HumanEdit: A New High-Quality Instruction-Based Image Editing Dataset

HumanEdit: A New Approach for High-Quality, Instruction-Based Image Editing

Instruction-based image editing has made significant progress in recent years. By entering text instructions, users can manipulate images precisely and in various ways. A crucial factor for the success of this technology is the quality of the underlying datasets. A new dataset called HumanEdit sets new standards in this area.

The Challenge of Human Preferences

Previous large image editing datasets are often based on minimal human feedback. This leads to difficulties in adapting the datasets to human preferences. Often, the results of AI-based image editing deviate from the desired results because the training data is not sufficiently aligned with human quality criteria.

HumanEdit: A Dataset with Human Refinement

HumanEdit closes this gap by having human annotators create data pairs and administrators provide feedback. In a multi-stage process that required over 2,500 hours of human work, 5,751 images were carefully curated. This effort ensures both accuracy and reliability for a wide range of image editing tasks.

Six Categories for Diverse Editing Possibilities

The dataset includes six different types of editing instructions:

- Action (e.g., "Rotate the image") - Add (e.g., "Add a tree") - Count (e.g., "How many cars are in the image?") - Relation (e.g., "Place the ball in front of the dog") - Remove (e.g., "Remove the background") - Replace (e.g., "Replace the sky with a sunset")

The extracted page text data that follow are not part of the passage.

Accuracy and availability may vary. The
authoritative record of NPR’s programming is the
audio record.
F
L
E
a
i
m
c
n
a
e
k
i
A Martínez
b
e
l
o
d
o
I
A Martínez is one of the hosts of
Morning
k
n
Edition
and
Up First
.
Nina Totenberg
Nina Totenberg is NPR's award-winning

These categories cover a wide range of real-world scenarios and enable a comprehensive evaluation of AI models for image editing.

Masks and High-Resolution Content

All images in the dataset are provided with masks that precisely define the edited areas. For a portion of the data, it was ensured that the instructions are detailed enough to allow editing without masks. HumanEdit also offers high diversity and high-resolution content (1024 x 1024 pixels) from various domains, making it a versatile benchmark for instruction-based image editing datasets.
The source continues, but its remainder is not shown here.